Porsche vehicles are highly individualised and come with more than 600 visible components offering an amalgamation of colour schemes in an extremely complex procedure. Porsche offers five single-tone colours and five further two-tone variants for the interiors of the Porsche Panamera and every detail from the carpets to the roof lining must be of the same colour and compatible in every lighting situation. Porsche now reveals how the brand ensures that the colours and materials match their tone in the new Panamera through intensive “colour-matching” techniques used by the brand.
‘Style Porsche’ defines the interior colours and creates a master colour sample to evaluate paints, plastics, leathers, fabrics, films, carpets and threads. The challenge is to produce the same colour tone on every single part without having a clash. The result is visible only when every part goes on the car and produces a uniform picture when matched to other visible components of the same colour. As the human eye can perceive even the slightest variation the finest differences in colour or gloss level are distinguishable. The objective of colour matching is to create a uniform colour in production vehicles, for example, the Marsala-coloured interior on the Porsche Panamera is a harmonious match to the vehicle.
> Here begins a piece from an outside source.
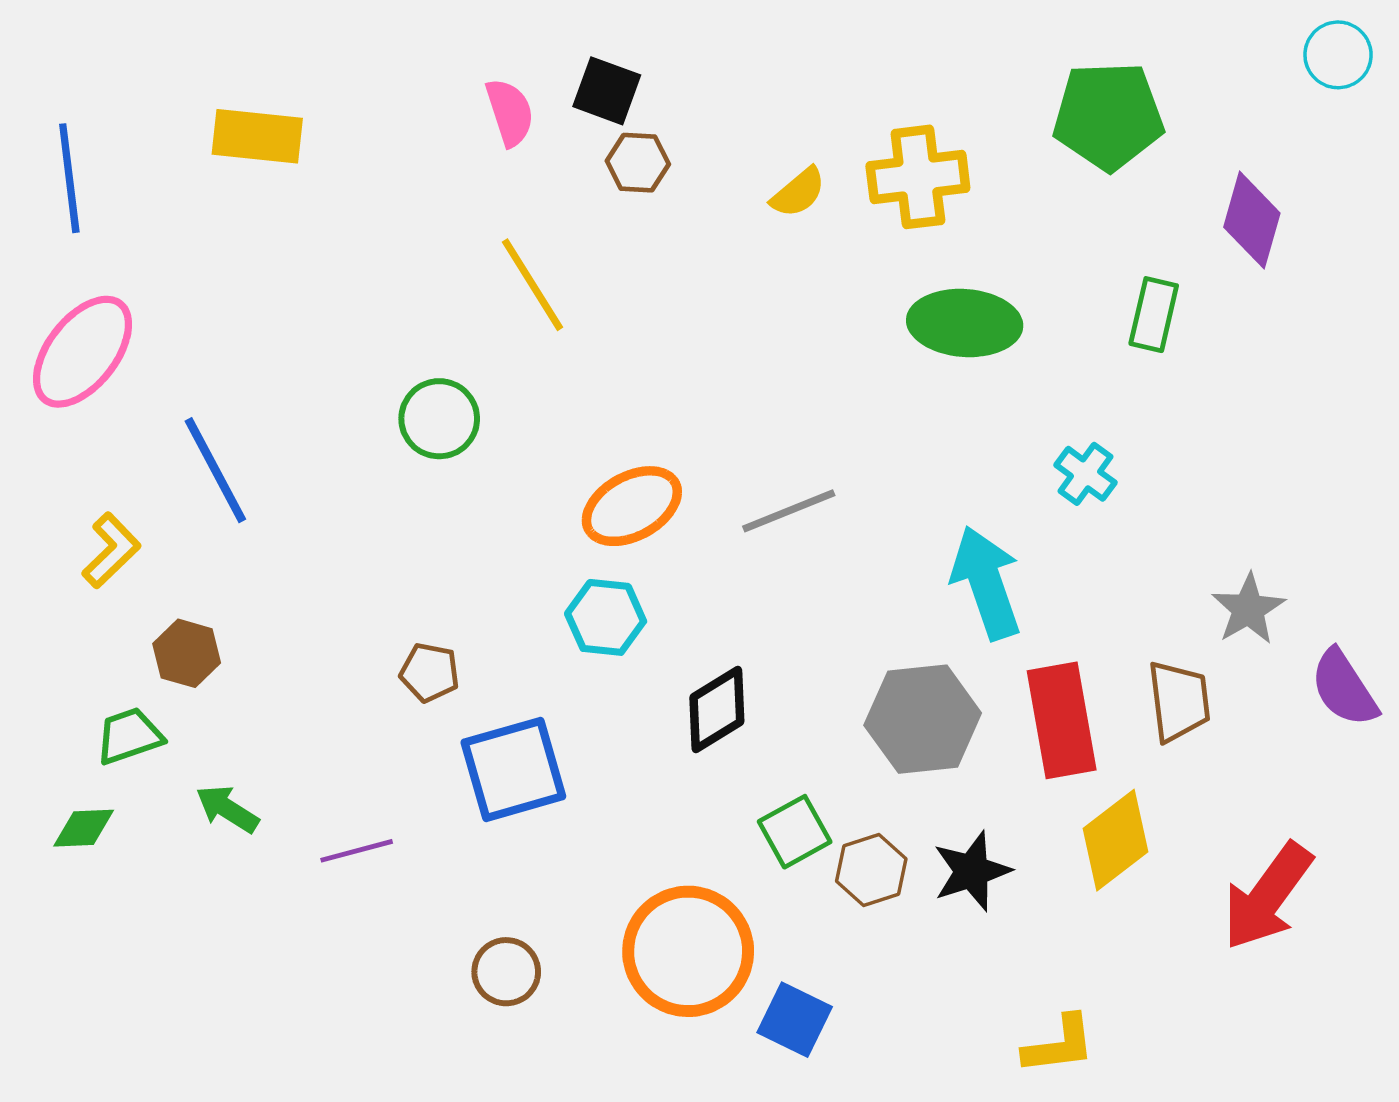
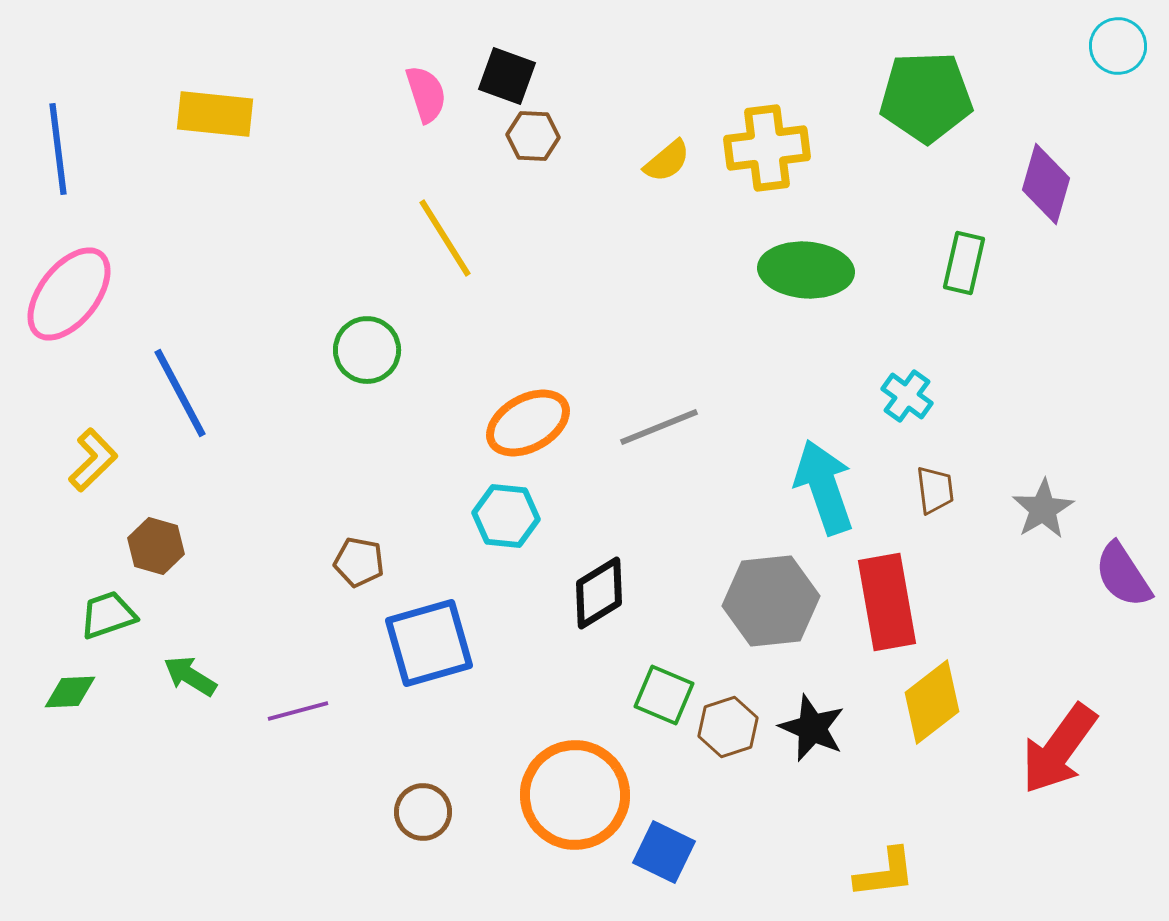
brown trapezoid: (1179, 701) -> (935, 490), moved, size x0.7
green square: (795, 832) -> (664, 695), turned -38
black star: (972, 871) -> (812, 728), turned -30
Porsche uses 40 different materials for the interiors of the new Panamera and the fine-tuning process takes place in a special lighting booth. The process starts 18 months before the run-up to production. Porsche reveals that the earlier stages start from white and go up to purple but do not match the Marsala red master. Five factors play an important role in component manufacturing – the material, the tool, the process, the process parameters and the colour pigment mixtures. Porsche develops each colour tone using different pigment formulations, however, each formula reacts slightly differently depending on the material or process. This may lead to a deviation in the colour tone of the finished part as per specification.
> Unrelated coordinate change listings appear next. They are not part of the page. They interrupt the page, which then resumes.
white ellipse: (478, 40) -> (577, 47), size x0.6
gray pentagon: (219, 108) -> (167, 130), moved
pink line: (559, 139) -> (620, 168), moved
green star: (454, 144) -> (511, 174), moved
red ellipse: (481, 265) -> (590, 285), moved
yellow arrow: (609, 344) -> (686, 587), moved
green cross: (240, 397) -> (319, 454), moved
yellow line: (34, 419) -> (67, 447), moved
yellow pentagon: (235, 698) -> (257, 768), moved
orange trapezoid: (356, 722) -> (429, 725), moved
Four colour examinations take place before the new interior colour can go into series production. This includes the installation of all 600 components in a body in white, which reveals any discrepancies. The deviation is recorded using a spectrophotometer which reveals the miscalculations, for example, the formula may contain the correct amount of red, but a little too much blue, and is just slightly too dark. The brand uses the calculated values to make corrections and bring them to the target specification. But the tough part in the process is Metamerism, a phenomenon that occurs when two colours seem to match in a certain lighting condition but not in another. For example, the component may correspond to the colour Marsala in daylight but show colour deviations in artificial light, such as a garage. Therefore the brand must mix the pigments using a special technique that there is always a uniform colour tone in at least three standard lighting conditions.
The objective of colour matching is to create a harmonised colour effect, to the human eye, in the whole passenger compartment creating a general feeling of contentment.